Light sabers. Oh, God. She reached for a chair, plunking down in an unceremonious heap of giggles.
Daniel patted the saber holder with pride. “Highly useful. Lizzie keeps launching sneak attacks, and Marcus never has a sword handy when he needs one.”
Marcus was engaging in spontaneous sword fights?
“Fatherhood changes a man.” Her husband grinned. “Wait until you see Jamie’s special feature.”
Nell had lived through a lifetime of Jamie’s special features. “Does it squirt?”
Daniel’s face fell. “Damn, you’re good.” He patted some sort of black pouch hanging off the side of the carrier contraption. “Milk cooler. Has a little hose thingie to pipe milk to the baby.”
She was pretty sure babies didn’t drink milk from hoses. “They tend to prefer nipples.”
Her husband wiggled his eyebrows. “I know.” He motioned her over and guided her hand inside the main part of the carrier. “Meet my contribution—boob pillows.”

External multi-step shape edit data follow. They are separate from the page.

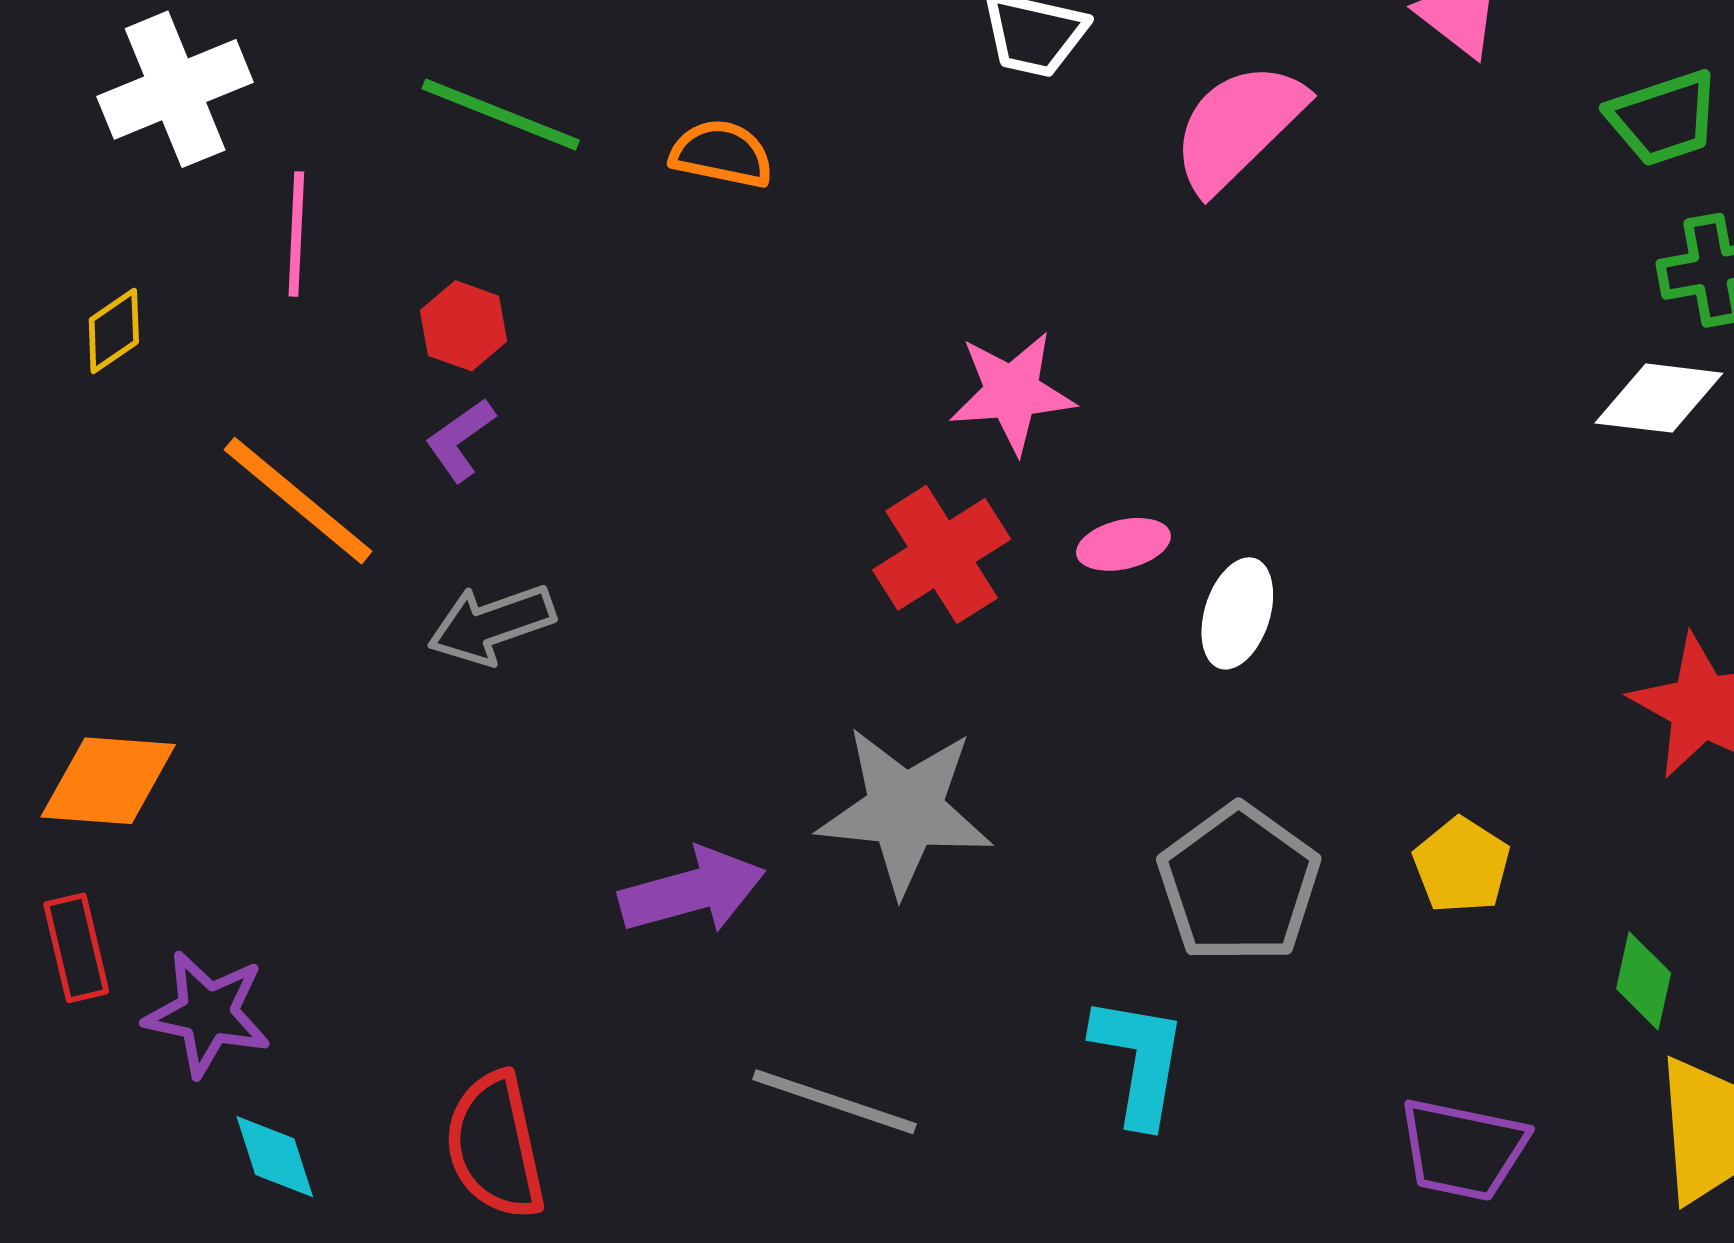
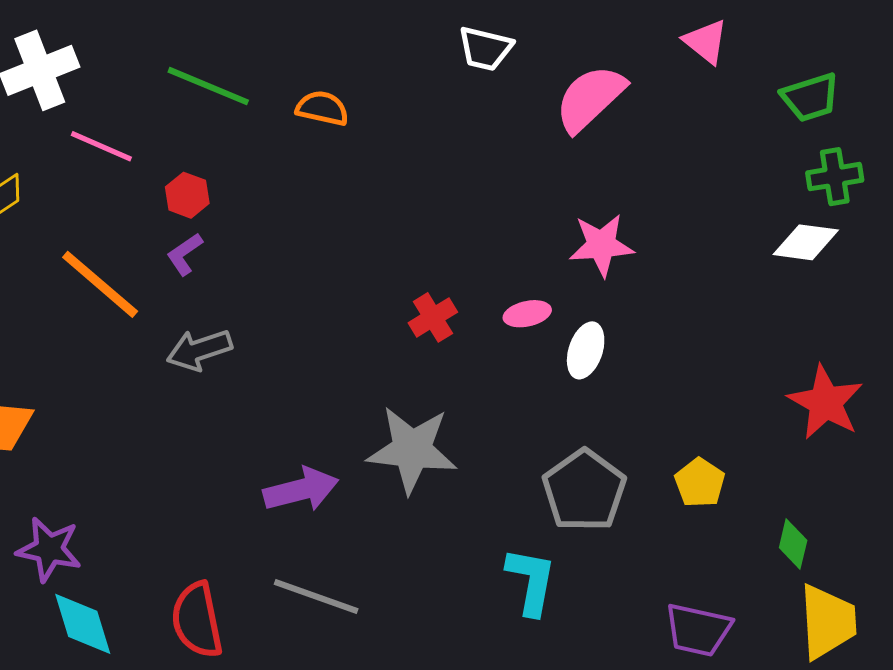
pink line: (296, 234) -> (101, 146), turned -70
pink star: (1012, 392) -> (601, 245), moved
red cross: (942, 554) -> (433, 317), size x0.7
gray line: (835, 1102) -> (316, 596), moved
cyan diamond: (275, 1157) -> (83, 624), size x1.4

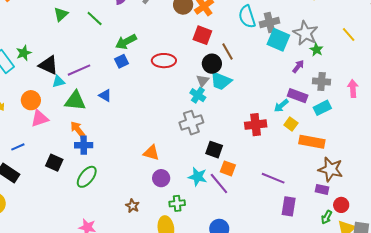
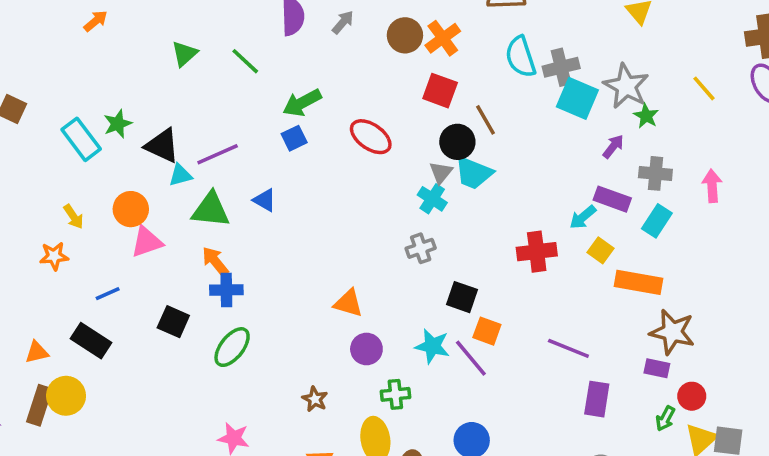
red ellipse: (164, 61) -> (371, 137), turned 35
cyan rectangle: (322, 108) -> (657, 221), turned -30
gray cross: (191, 123) -> (421, 248), size x0.7

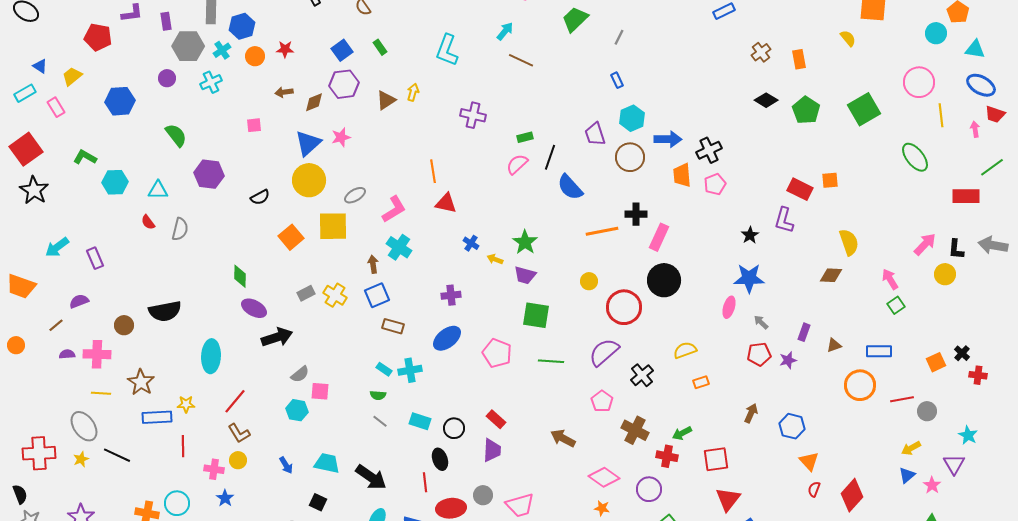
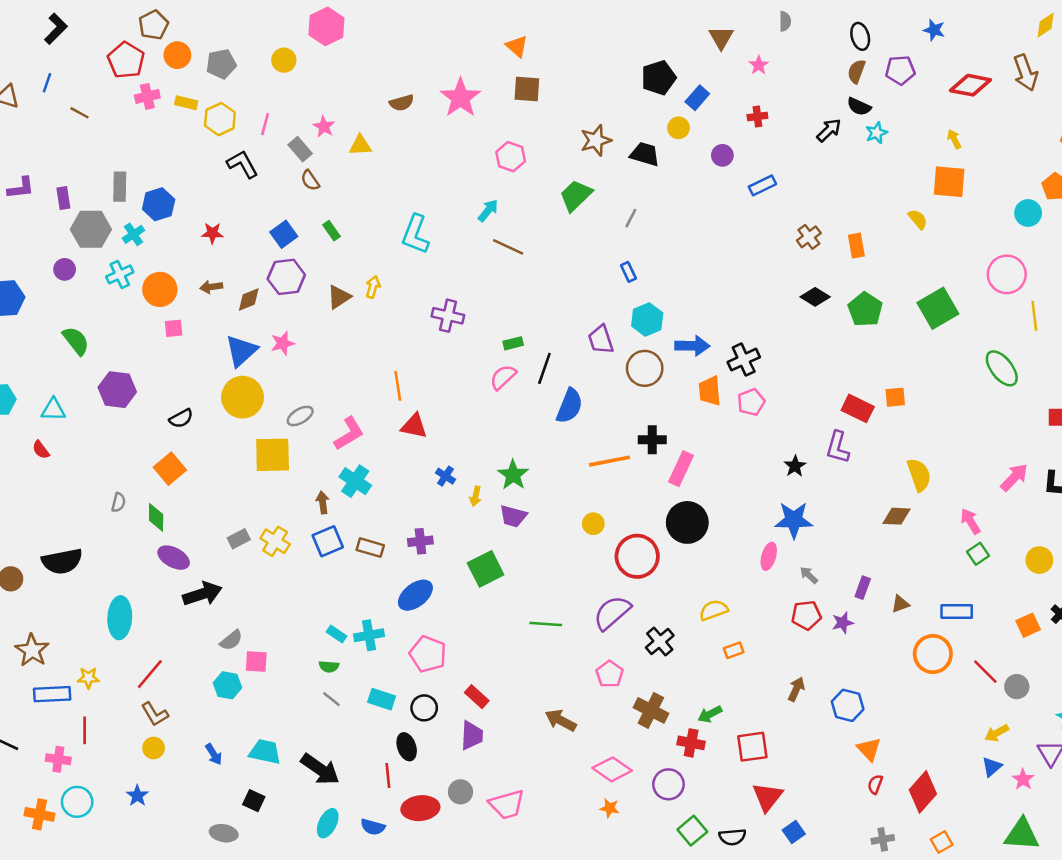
orange circle: (255, 56) -> (160, 289), moved, size x1.4
blue semicircle: (570, 187) -> (570, 406), turned -116
gray semicircle: (180, 229) -> (118, 502), moved, size x0.7
orange square: (291, 237) -> (170, 469), moved
yellow arrow: (495, 259) -> (476, 496), turned -98
yellow circle: (945, 274) -> (1039, 560), moved
green square: (536, 315) -> (486, 569), moved, turned -36
brown rectangle: (393, 326) -> (370, 548), moved
pink pentagon: (497, 353) -> (428, 654), moved
red line: (902, 399) -> (985, 672), turned 55
pink cross: (214, 469) -> (58, 759), moved

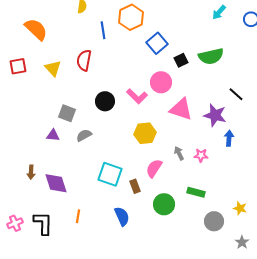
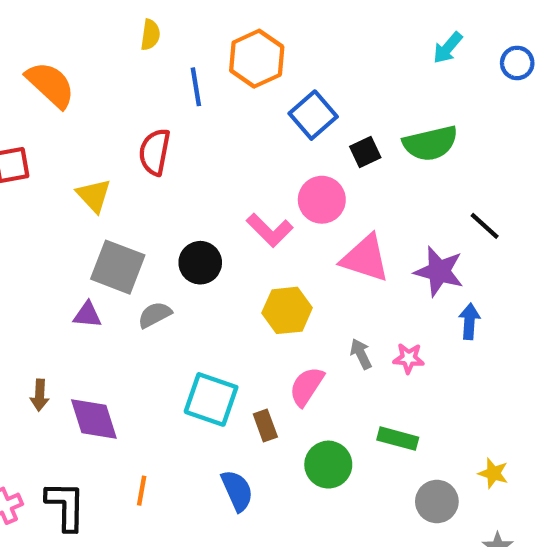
yellow triangle: (53, 68) -> (94, 195), moved
black circle: (105, 101) -> (200, 263), moved
gray square: (67, 113) -> (118, 267), size x1.4

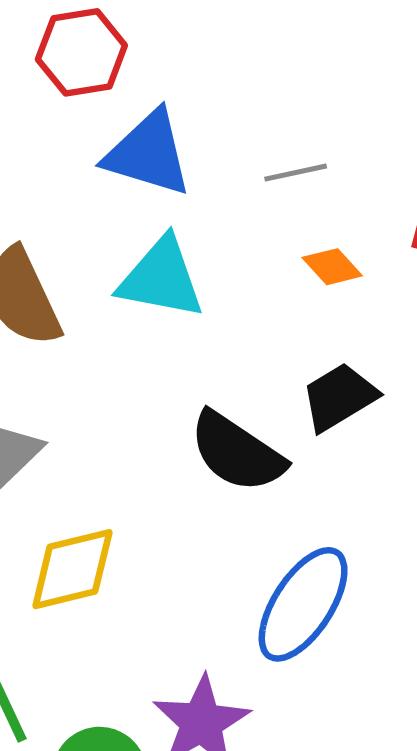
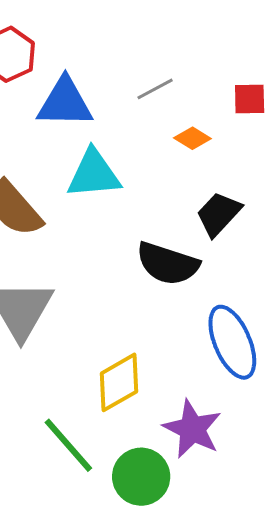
yellow diamond: (72, 569) -> (119, 382), moved
blue ellipse: (303, 604) -> (232, 342), turned -40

Sure enough. Her husband’s chest currently sported two very breast-like contraptions. He grinned. “Jamie found some research study that said babies fall asleep 53% faster curled up to their mother’s chest. We’re just equalizing things a little.”
Only grown men could find a scientific basis for fake boobs. “And it took the two of you how long to come up with this?”